Um zu verstehen, was ab Donnerstag (10:00 Uhr Ortszeit/2:00 Uhr MEZ) auf dem Spiel steht für den Letten, muss man acht Jahre zurückblicken. Olympia in Vancouver, Dukurs kam als Shootingstar des Sports, doch er wurde knapp von Jon Montgomery geschlagen. Der Kanadier hatte seinen Heimvorteil genutzt, der wohl nirgends so entscheidend ist wie im Schlittensport.
"Superman" rast durch die Eisrinne
Anschließend startete Dukurs eine Erfolgs-Ära, die in seinem Sport ohne Vergleich ist. Mit fünf WM-Titeln ist er Rekordweltmeister, achtmal Sieger des Gesamtweltcups und neunmal Europameister. Schon bald wurde Dukurs "Superman" genannt, raste irgendwann sogar im rot-blauen Kostüm durch die Eisrinne.
Er hatte seinen Sport im heimischen Sigulda gelernt, Vater Dainis war dort jahrelang Bahnchef, dann Nationaltrainer. Sein Sohn wurde zum Skeleton-Profi, er konnte sein Leben der Eisbahn widmen. In dieser Nischensportart ist das ein Privileg, und Dukurs wurde der Beste. Es gab schlicht keinen wie ihn.
Doch 2014 in Sotschi sollte sich Geschichte wiederholen, ein Konkurrent nutzte seinen Heimvorteil und schnappte Dukurs die Goldmedaille weg. Dass Tretyakov heute als einer der Hauptverdächtigen im Dopingskandal genannt wird, bohrt den Stachel nur noch tiefer in Dukurs Sportlerseele.
Tretyakov hat den "olympischen Geist völlig zerstört"
"Natürlich schmerzt das", sagt er in der "ARD"-Doku "Geheimsache Doping". Gemeinsam mit Tretyakov habe er den Sport einst begonnen, heute kann er ihm nicht mehr trauen. "Ich bin seit 20 Jahren in diesem Sport, ruiniere meinen Körper, versuche, gute Ergebnisse zu erzielen", sagt Dukurs: "In meinen Augen haben sie die Leidenschaft für Olympia, den olympischen Geist völlig zerstört."

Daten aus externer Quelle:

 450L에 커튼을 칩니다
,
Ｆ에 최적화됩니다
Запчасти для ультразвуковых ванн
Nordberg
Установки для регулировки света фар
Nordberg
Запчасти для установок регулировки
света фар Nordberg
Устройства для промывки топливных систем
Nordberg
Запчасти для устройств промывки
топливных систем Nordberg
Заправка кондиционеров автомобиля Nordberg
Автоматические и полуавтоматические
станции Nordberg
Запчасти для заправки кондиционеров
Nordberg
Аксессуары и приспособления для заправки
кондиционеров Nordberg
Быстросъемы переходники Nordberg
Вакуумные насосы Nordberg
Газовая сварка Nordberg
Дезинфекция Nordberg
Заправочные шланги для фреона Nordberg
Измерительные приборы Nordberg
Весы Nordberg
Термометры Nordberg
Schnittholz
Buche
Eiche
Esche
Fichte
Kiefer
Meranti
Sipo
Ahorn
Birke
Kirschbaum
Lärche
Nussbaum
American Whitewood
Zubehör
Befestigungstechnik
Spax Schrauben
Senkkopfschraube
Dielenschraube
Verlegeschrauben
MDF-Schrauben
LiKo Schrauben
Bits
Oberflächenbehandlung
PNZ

Eine nachträgliche Überschreibung der Goldmedaille auf den Letten wurde erst kürzlich durch den Internationalen Sportgerichtshof CAS verhindert. Für Dukurs machte das jedoch kaum noch einen Unterschied. Ohnehin sei ihm "das Gefühl geklaut" worden: "Wenn sowas nach Jahren kommt, wen interessiert das? Niemanden!"

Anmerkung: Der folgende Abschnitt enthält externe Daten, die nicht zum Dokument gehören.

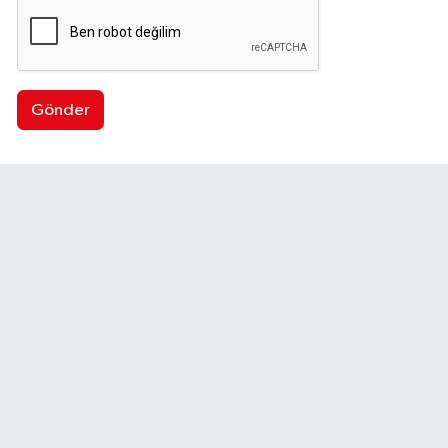
Gönder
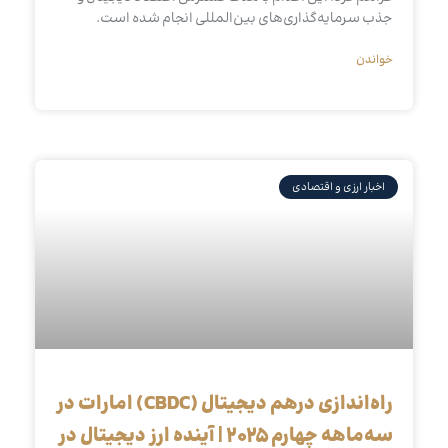
جذب سرمایه‌گذاری‌های بین‌المللی انجام شده است.
خواندن
اخبار ارزی و اقتصادی
راه‌اندازی درهم دیجیتال (CBDC) امارات در
سه‌ماهه چهارم ۲۰۲۵ | آینده ارز دیجیتال در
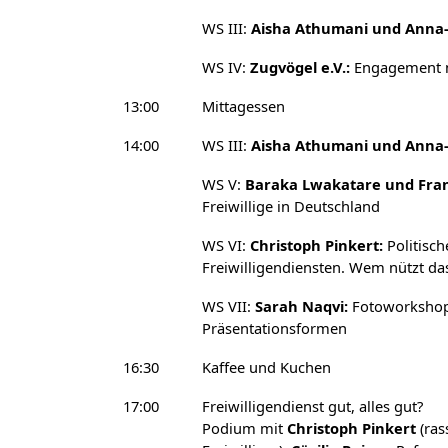
WS III:
Aisha Athumani und Anna
WS IV:
Zugvögel e.V.:
Engagement na
13:00
Mittagessen
14:00
WS III:
Aisha Athumani und Anna
WS V:
Baraka Lwakatare und Fran
Freiwillige in Deutschland
WS VI:
Christoph Pinkert:
Politisch
Freiwilligendiensten. Wem nützt d
WS VII:
Sarah Naqvi:
Fotoworkshop:
Präsentationsformen
16:30
Kaffee und Kuchen
17:00
Freiwilligendienst gut, alles gut?
Podium mit
Christoph Pinkert
(ras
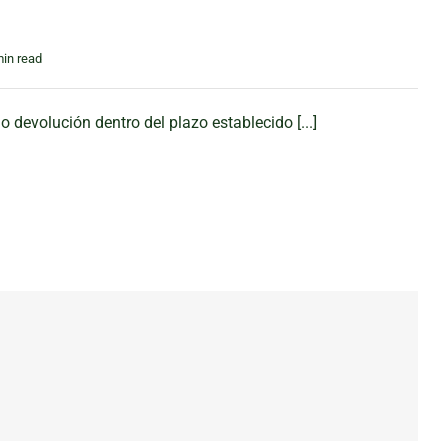
min read
 devolución dentro del plazo establecido [...]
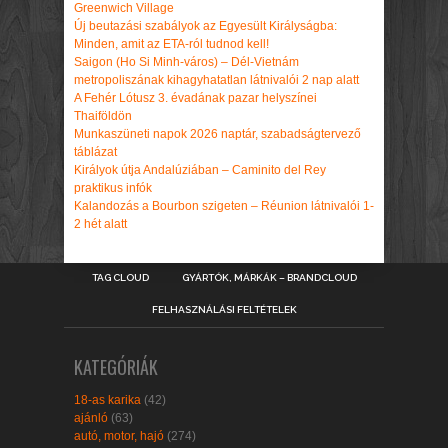
Greenwich Village
Új beutazási szabályok az Egyesült Királyságba:
Minden, amit az ETA-ról tudnod kell!
Saigon (Ho Si Minh-város) – Dél-Vietnám
metropoliszának kihagyhatatlan látnivalói 2 nap alatt
A Fehér Lótusz 3. évadának pazar helyszínei
Thaiföldön
Munkaszüneti napok 2026 naptár, szabadságtervező
táblázat
Királyok útja Andalúziában – Caminito del Rey
praktikus infók
Kalandozás a Bourbon szigeten – Réunion látnivalói 1-
2 hét alatt
TAG CLOUD
GYÁRTÓK, MÁRKÁK – BRANDCLOUD
FELHASZNÁLÁSI FELTÉTELEK
KATEGÓRIÁK
18-as karika
(42)
ajánló
(63)
autó, motor, hajó
(274)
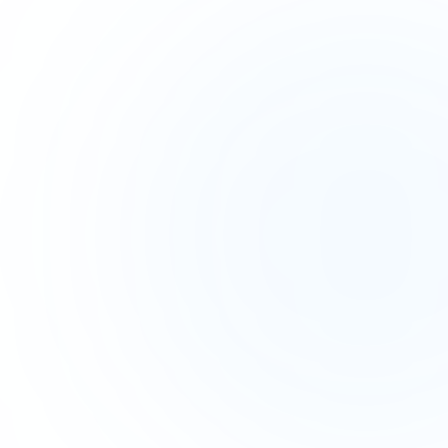
Suchanfrage wird eingegeben...
Google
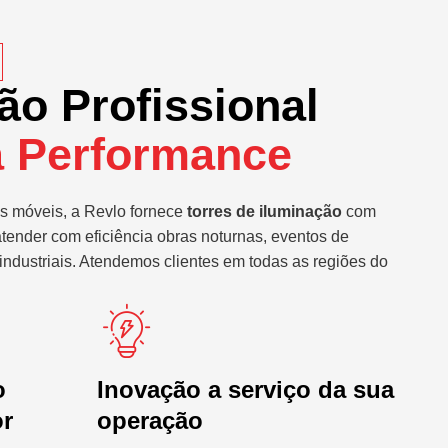
ão Profissional
a Performance
s móveis, a Revlo fornece
torres de iluminação
com
atender com eficiência obras noturnas, eventos de
industriais. Atendemos clientes em todas as regiões do
o
Inovação a serviço da sua
or
operação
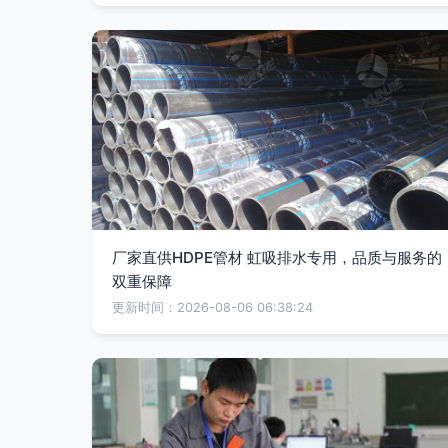
厂家直供HDPE管材 虹吸排水专用，品质与服务的
双重保障
更新时间：2026-08-06 06:38:24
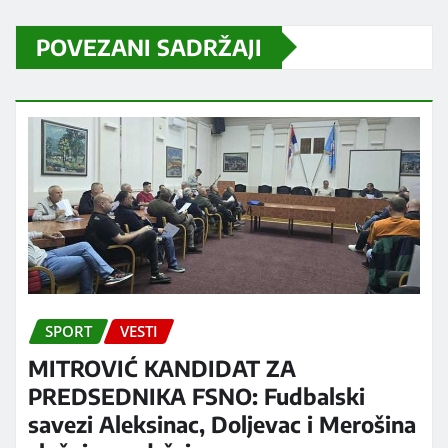
POVEZANI SADRŽAJI
SPORT
VESTI
MITROVIĆ KANDIDAT ZA
PREDSEDNIKA FSNO: Fudbalski
savezi Aleksinac, Doljevac i Merošina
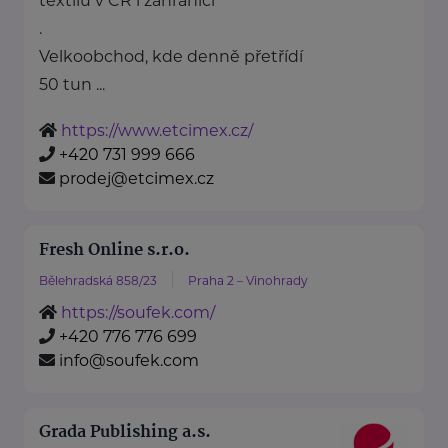
textilu v ČR i zahraničí
.
Velkoobchod, kde denně přetřídí
50 tun ...
https://www.etcimex.cz/
+420 731 999 666
prodej@etcimex.cz
Fresh Online s.r.o.
Bělehradská 858/23
Praha 2 – Vinohrady
https://soufek.com/
+420 776 776 699
info@soufek.com
Grada Publishing a.s.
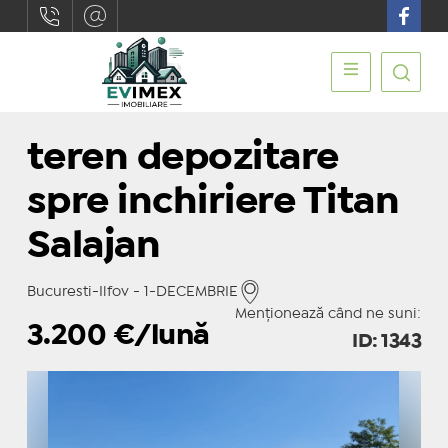
teren depozitare
spre inchiriere Titan
Salajan
Bucuresti-Ilfov - 1-DECEMBRIE
Menționează când ne suni:
3.200
€/lună
ID: 1343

Nur Olympia-Gold in Pyeongchang wäre wohl ein wirksames Schmerzmittel. Doch es deutet nicht viel auf ein Happy End hin, denn auch Südkorea hat neuerdings einen Weltklasse-Skeletoni. Yun Sung Bin ist Gesamtweltcupsieger. Und dürfte auf seiner Heimbahn kaum zu schlagen sein.